Fellow local Simon d'Artois made his first X Games start, and although he was unable to get out of the qualifier, he told Pique he was pleased with the experience overall.
"The vibe at the X Games was crazy and it was a really good experience just being there and seeing the production they put on," said d'Artois, who's travelling to Europe with the Olympic team this week for its pre-Sochi camp. "It was a pretty good time."
TSUBOTA FRUSTRATED WITH FINISH
Whistler's Yuki Tsubota finished eighth in the women's slopestyle ski final held Sunday, Jan. 26, having difficulty putting all of the elements of her run together at once.

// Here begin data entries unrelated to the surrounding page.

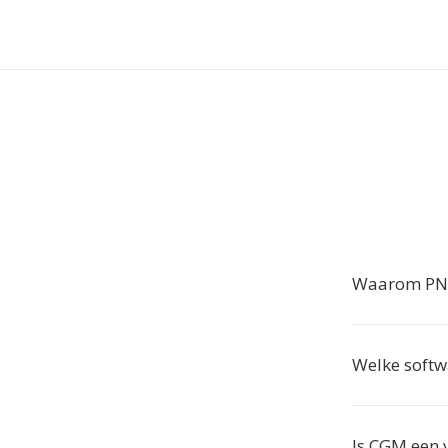
Waarom PNG
Welke softw
Is CGM een 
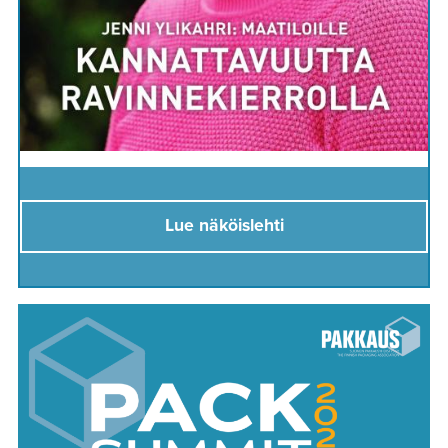
Lue näköislehti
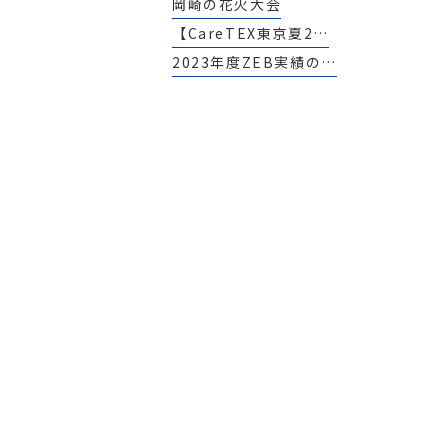
岡崎の花火大会
【CareTEX東京夏2…
2023年度ZEB実績の…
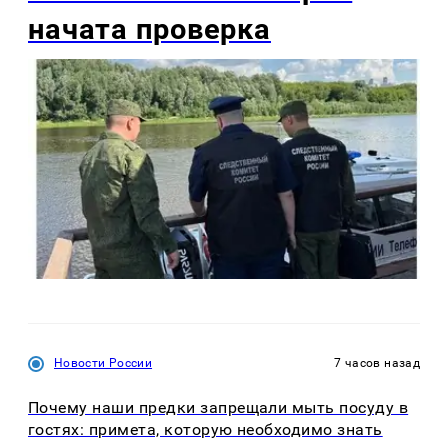
начата проверка
Новости России
7 часов назад
Почему наши предки запрещали мыть посуду в
гостях: примета, которую необходимо знать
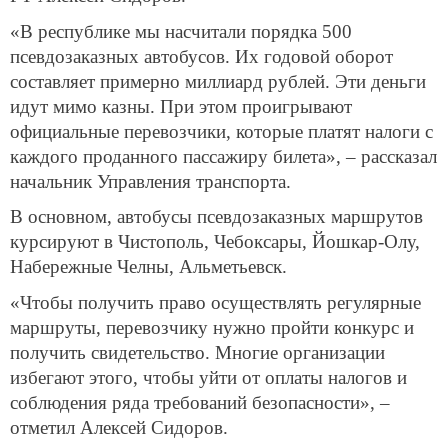
«В республике мы насчитали порядка 500
псевдозаказных автобусов. Их годовой оборот
составляет примерно миллиард рублей. Эти деньги
идут мимо казны. При этом проигрывают
официальные перевозчики, которые платят налоги с
каждого проданного пассажиру билета», – рассказал
начальник Управления транспорта.
В основном, автобусы псевдозаказных маршрутов
курсируют в Чистополь, Чебоксары, Йошкар-Олу,
Набережные Челны, Альметьевск.
«Чтобы получить право осуществлять регулярные
маршруты, перевозчику нужно пройти конкурс и
получить свидетельство. Многие организации
избегают этого, чтобы уйти от оплаты налогов и
соблюдения ряда требований безопасности», –
отметил Алексей Сидоров.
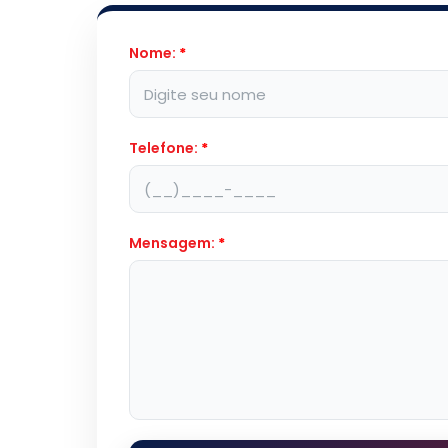
Nome:
*
Telefone:
*
Mensagem:
*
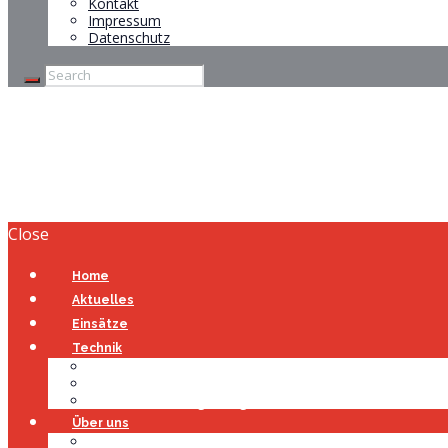
Kontakt
Impressum
Datenschutz
FREIWILLIGE FEU
Close
Home
Aktuelles
Einsätze
Technik
Gerätehaus
Fahrzeuge
Atemschutzübungsanlage
Über uns
Über uns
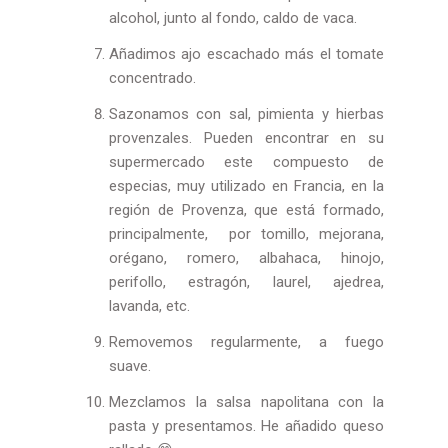
alcohol, junto al fondo, caldo de vaca.
Añadimos ajo escachado más el tomate
concentrado.
Sazonamos con sal, pimienta y hierbas
provenzales. Pueden encontrar en su
supermercado este compuesto de
especias, muy utilizado en Francia, en la
región de Provenza, que está formado,
principalmente, por tomillo, mejorana,
orégano, romero, albahaca, hinojo,
perifollo, estragón, laurel, ajedrea,
lavanda, etc.
Removemos regularmente, a fuego
suave.
Mezclamos la salsa napolitana con la
pasta y presentamos. He añadido queso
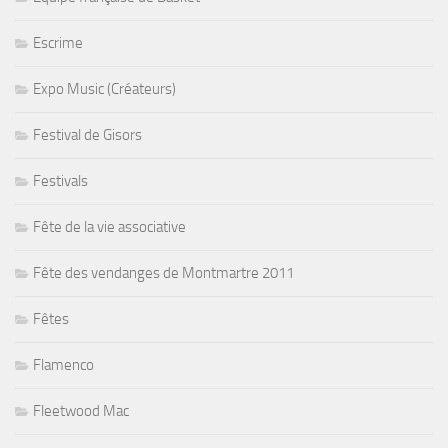
Escrime
Expo Music (Créateurs)
Festival de Gisors
Festivals
Fête de la vie associative
Fête des vendanges de Montmartre 2011
Fêtes
Flamenco
Fleetwood Mac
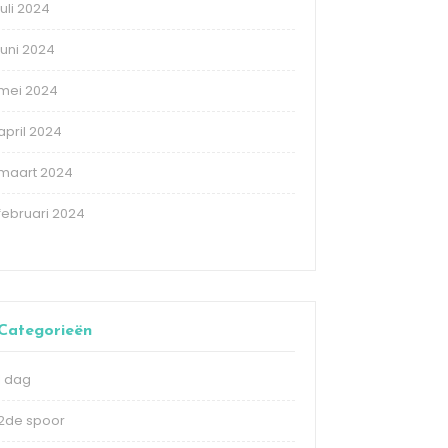
juli 2024
juni 2024
mei 2024
april 2024
maart 2024
februari 2024
Categorieën
1 dag
2de spoor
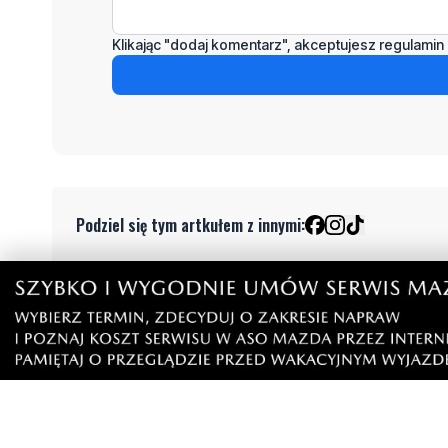
Klikając "dodaj komentarz", akceptujesz regulamin 
Podziel się tym artkułem z innymi:
Czytaj również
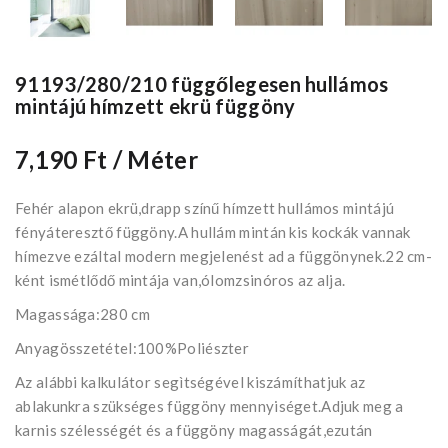
91193/280/210 függőlegesen hullámos
mintájú hímzett ekrü függöny
7,190 Ft
/ Méter
Fehér alapon ekrü,drapp színű hímzett hullámos mintájú
fényáteresztő függöny.A hullám mintán kis kockák vannak
hímezve ezáltal modern megjelenést ad a függönynek.22 cm-
ként ismétlődő mintája van,ólomzsinóros az alja.
Magassága:280 cm
Anyagösszetétel:100%Poliészter
Az alábbi kalkulátor segìtségével kiszámíthatjuk az
ablakunkra szükséges függöny mennyiséget.Adjuk meg a
karnis szélességét és a függöny magasságát,ezután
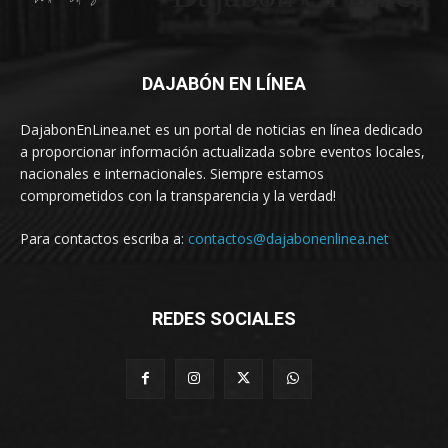
DAJABÓN EN LÍNEA
DajabonEnLinea.net es un portal de noticias en línea dedicado
a proporcionar información actualizada sobre eventos locales,
nacionales e internacionales. Siempre estamos
comprometidos con la transparencia y la verdad!
Para contactos escriba a:
contactos@dajabonenlinea.net
REDES SOCIALES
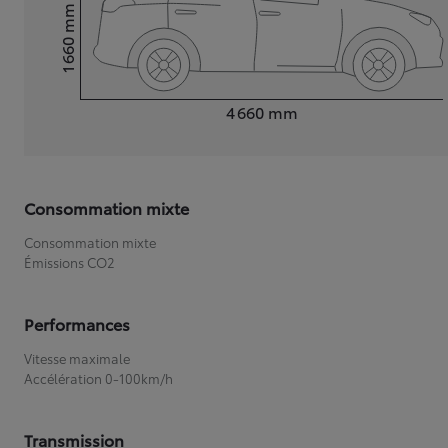
mm
1 660
Hauteur
Longueur
4 660
mm
Consommation mixte
Consommation mixte
Émissions CO2
Performances
Vitesse maximale
Accélération 0-100km/h
Transmission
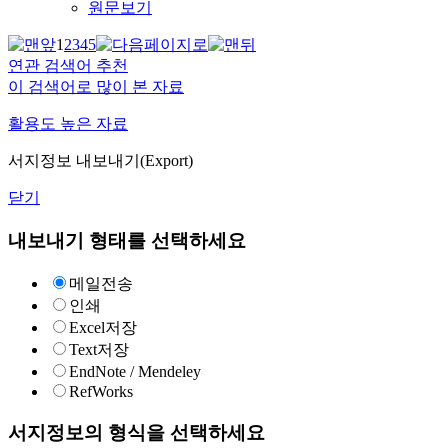
원문보기
1
2
3
4
5
연관 검색어 추천
이 검색어로 많이 본 자료
활용도 높은 자료
서지정보 내보내기(Export)
닫기
내보내기 형태를 선택하세요
메일전송
인쇄
Excel저장
Text저장
EndNote / Mendeley
RefWorks
서지정보의 형식을 선택하세요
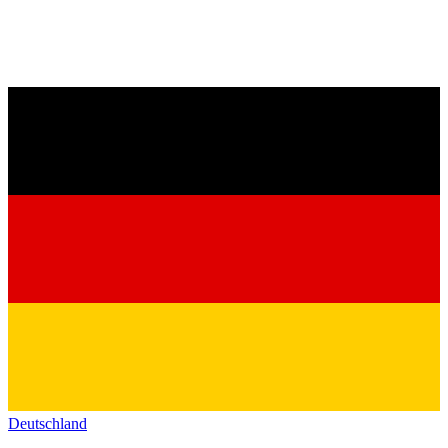
Deutschland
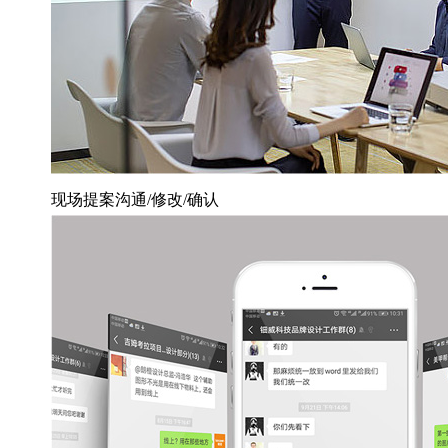
现场提案沟通/修改/确认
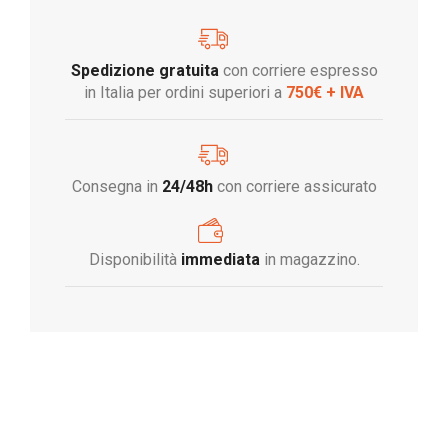
Spedizione gratuita
con corriere espresso
in Italia per ordini superiori a
750€ + IVA
Consegna in
24/48h
con corriere assicurato
Disponibilità
immediata
in magazzino.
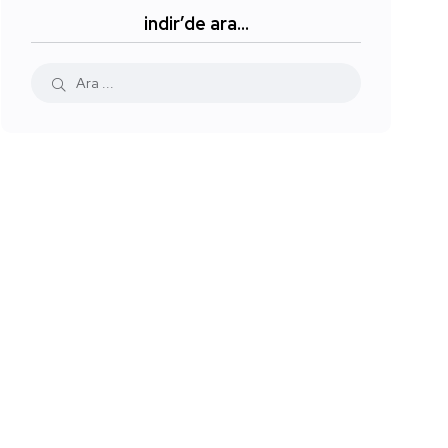
indir’de ara…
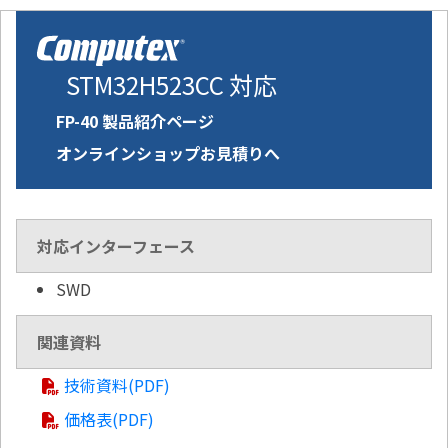
STM32H523CC 対応
FP-40 製品紹介ページ
オンラインショップお見積りへ
対応インターフェース
SWD
関連資料
技術資料(PDF)
価格表(PDF)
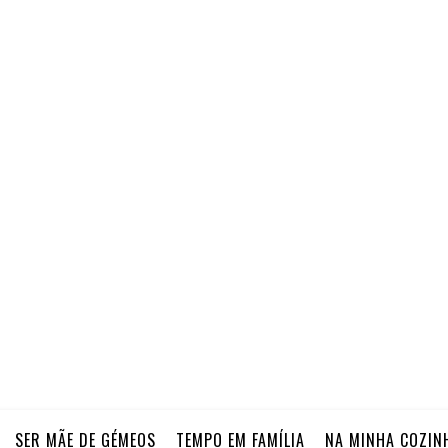
SER MÃE DE GÉMEOS
TEMPO EM FAMÍLIA
NA MINHA COZIN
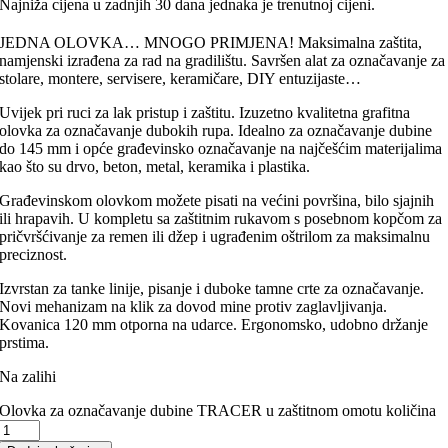
Najniža cijena u zadnjih 30 dana jednaka je trenutnoj cijeni.
JEDNA OLOVKA… MNOGO PRIMJENA! Maksimalna zaštita,
namjenski izrađena za rad na gradilištu. Savršen alat za označavanje za
stolare, montere, servisere, keramičare, DIY entuzijaste…
Uvijek pri ruci za lak pristup i zaštitu. Izuzetno kvalitetna grafitna
olovka za označavanje dubokih rupa. Idealno za označavanje dubine
do 145 mm i opće građevinsko označavanje na najčešćim materijalima
kao što su drvo, beton, metal, keramika i plastika.
Građevinskom olovkom možete pisati na većini površina, bilo sjajnih
ili hrapavih. U kompletu sa zaštitnim rukavom s posebnom kopčom za
pričvršćivanje za remen ili džep i ugrađenim oštrilom za maksimalnu
preciznost.
Izvrstan za tanke linije, pisanje i duboke tamne crte za označavanje.
Novi mehanizam na klik za dovod mine protiv zaglavljivanja.
Kovanica 120 mm otporna na udarce. Ergonomsko, udobno držanje
prstima.
Na zalihi
Olovka za označavanje dubine TRACER u zaštitnom omotu količina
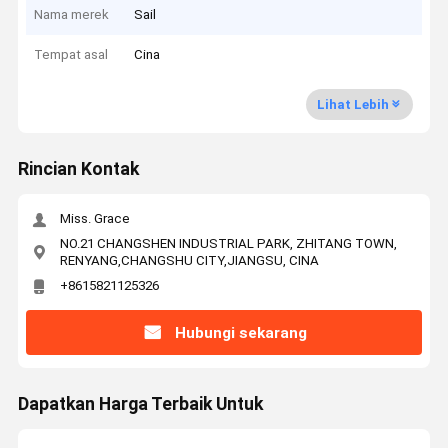
Nama merek
Sail
Tempat asal
Cina
Lihat Lebih
Rincian Kontak
Miss. Grace
NO.21 CHANGSHEN INDUSTRIAL PARK, ZHITANG TOWN,
RENYANG,CHANGSHU CITY,JIANGSU, CINA
+8615821125326
Hubungi sekarang
Dapatkan Harga Terbaik Untuk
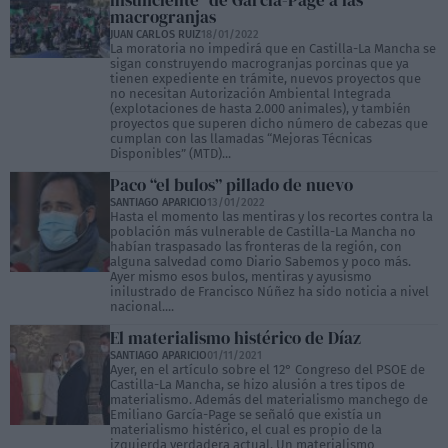
insuficiente" de García-Page a las
macrogranjas
JUAN CARLOS RUIZ
18/01/2022
La moratoria no impedirá que en Castilla-La Mancha se
sigan construyendo macrogranjas porcinas que ya
tienen expediente en trámite, nuevos proyectos que
no necesitan Autorización Ambiental Integrada
(explotaciones de hasta 2.000 animales), y también
proyectos que superen dicho número de cabezas que
cumplan con las llamadas “Mejoras Técnicas
Disponibles” (MTD)...
Paco “el bulos” pillado de nuevo
SANTIAGO APARICIO
13/01/2022
Hasta el momento las mentiras y los recortes contra la
población más vulnerable de Castilla-La Mancha no
habían traspasado las fronteras de la región, con
alguna salvedad como Diario Sabemos y poco más.
Ayer mismo esos bulos, mentiras y ayusismo
inilustrado de Francisco Núñez ha sido noticia a nivel
nacional....
El materialismo histérico de Díaz
SANTIAGO APARICIO
01/11/2021
Ayer, en el artículo sobre el 12° Congreso del PSOE de
Castilla-La Mancha, se hizo alusión a tres tipos de
materialismo. Además del materialismo manchego de
Emiliano García-Page se señaló que existía un
materialismo histérico, el cual es propio de la
izquierda verdadera actual. Un materialismo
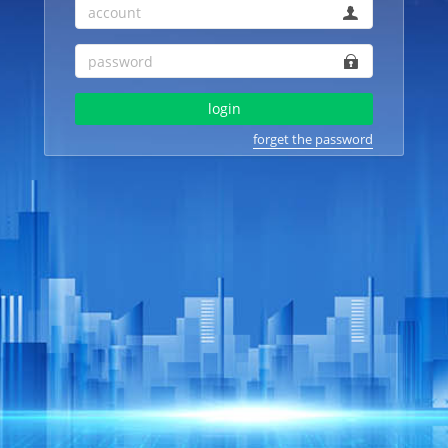
login
forget the password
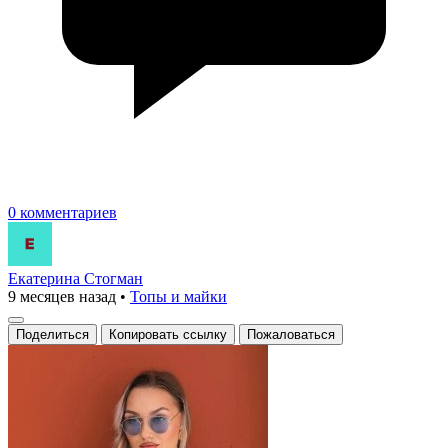
0 комментариев
Екатерина Стогман
9 месяцев назад
•
Топы и майки
Поделиться
Копировать ссылку
Пожаловаться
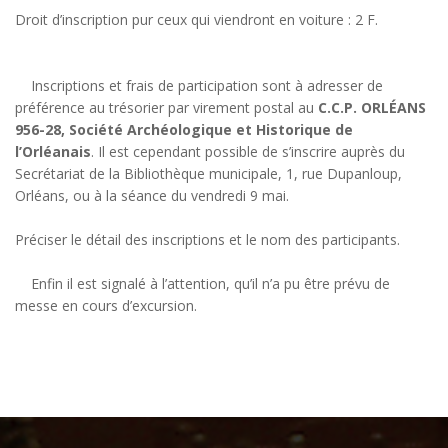
Droit d’inscription pur ceux qui viendront en voiture : 2 F.
Inscriptions et frais de participation sont à adresser de
préférence au trésorier par virement postal au
C.C.P. ORLÉANS
956-28, Société Archéologique et Historique de
l’Orléanais
. Il est cependant possible de s’inscrire auprès du
Secrétariat de la Bibliothèque municipale, 1, rue Dupanloup,
Orléans, ou à la séance du vendredi 9 mai.
Préciser le détail des inscriptions et le nom des participants.
Enfin il est signalé à l’attention, qu’il n’a pu être prévu de
messe en cours d’excursion.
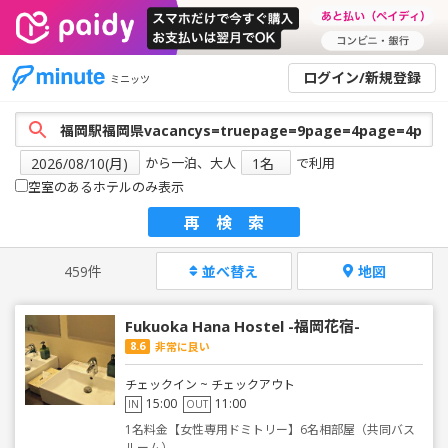
ログイン/新規登録
ミニッツ
から一泊、大人
で利用
空室のあるホテルのみ表示
再検索
459件
並べ替え
地図
Fukuoka Hana Hostel -福岡花宿-
8.6
非常に良い
チェックイン ~ チェックアウト
15:00
11:00
IN
OUT
1名料金【女性専用ドミトリー】6名相部屋（共同バス
ルーム）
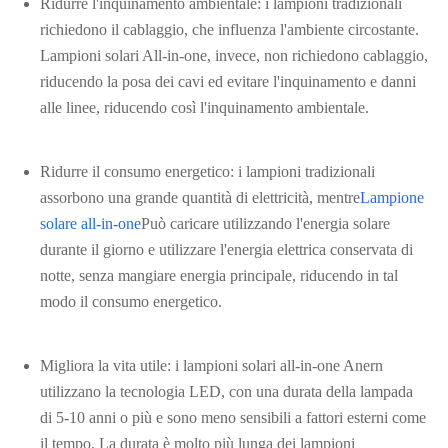
Ridurre l'inquinamento ambientale: i lampioni tradizionali
richiedono il cablaggio, che influenza l'ambiente circostante.
Lampioni solari All-in-one, invece, non richiedono cablaggio,
riducendo la posa dei cavi ed evitare l'inquinamento e danni
alle linee, riducendo così l'inquinamento ambientale.
Ridurre il consumo energetico: i lampioni tradizionali
assorbono una grande quantità di elettricità, mentre
Lampione
solare all-in-one
Può caricare utilizzando l'energia solare
durante il giorno e utilizzare l'energia elettrica conservata di
notte, senza mangiare energia principale, riducendo in tal
modo il consumo energetico.
Migliora la vita utile: i lampioni solari all-in-one Anern
utilizzano la tecnologia LED, con una durata della lampada
di 5-10 anni o più e sono meno sensibili a fattori esterni come
il tempo. La durata è molto più lunga dei lampioni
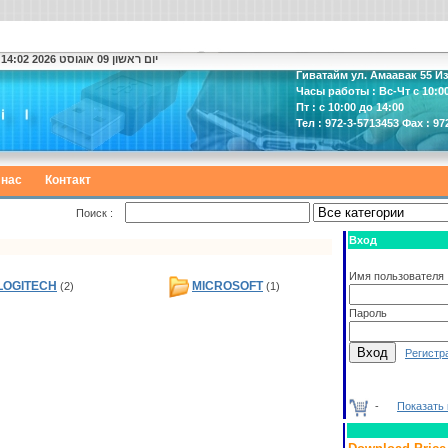
יום ראשון 09 אוגוסט 2026 14:02
Гиватайм ул. Амаавак 55 И
Часы работы : Вс-Чт с 10:00
Пт : с 10:00 до 14:00
Тел : 972-3-5713453 Фах : 97
 нас
Контакт
Поиск :
Вход
Имя пользователя
LOGITECH
MICROSOFT
(2)
(1)
Пароль
Регистр
-
Показать 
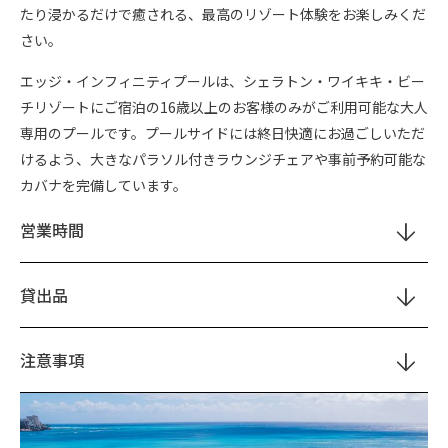
たり浸かるだけで癒される、最高のリゾート体験をお楽しみくだ
さい。
エッジ・インフィニティプールは、シェラトン・ワイキキ・ビー
チリゾートにご宿泊の16歳以上のお客様のみがご利用可能な大人
専用のプールです。プールサイドには終日快適にお過ごしいただ
けるよう、大きなパラソル付きラウンジチェアや事前予約可能な
カバナを完備しています。
営業時間
貸出品
注意事項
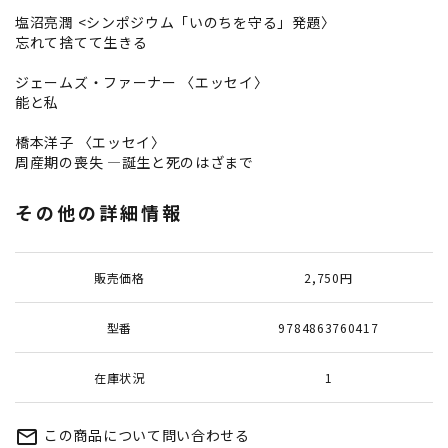
塩沼亮潤 <シンポジウム「いのちを守る」発題〉
忘れて捨てて生きる
ジェームズ・ファーナー 〈エッセイ〉
能と私
橋本洋子 〈エッセイ〉
周産期の喪失 ―誕生と死のはざまで
その他の詳細情報
販売価格
2,750円
型番
9784863760417
在庫状況
1
この商品について問い合わせる
mail_outline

"It didn't really go the way I wanted it to," she said. "I was having a lot of trouble with my switch five on the first jump. My first run I got the switch five really good but messed up on everything else, and then my last two runs I messed up on the switch five and got everything else. It was pretty frustrating."
Canada's Kaya Turski, just five months removed from ACL surgery, showed she's ready for Sochi by claiming another X Games gold Sunday. U.S. skier Maggie Voisin took silver and Canadian Kim Lamarre earned bronze, edging Ontario's Dara Howell.
In other highlights from the weekend in Aspen, Canadians Maxence Parrot and Mark McMorris finished one-two in the men's snowboard slopestyle final, B.C.'s Spencer O'Brien secured a bronze in the women's event, Nick Goepper won the men's slopestyle ski gold and fellow American Danny Davis rode to victory in the men's snowboard superpipe final.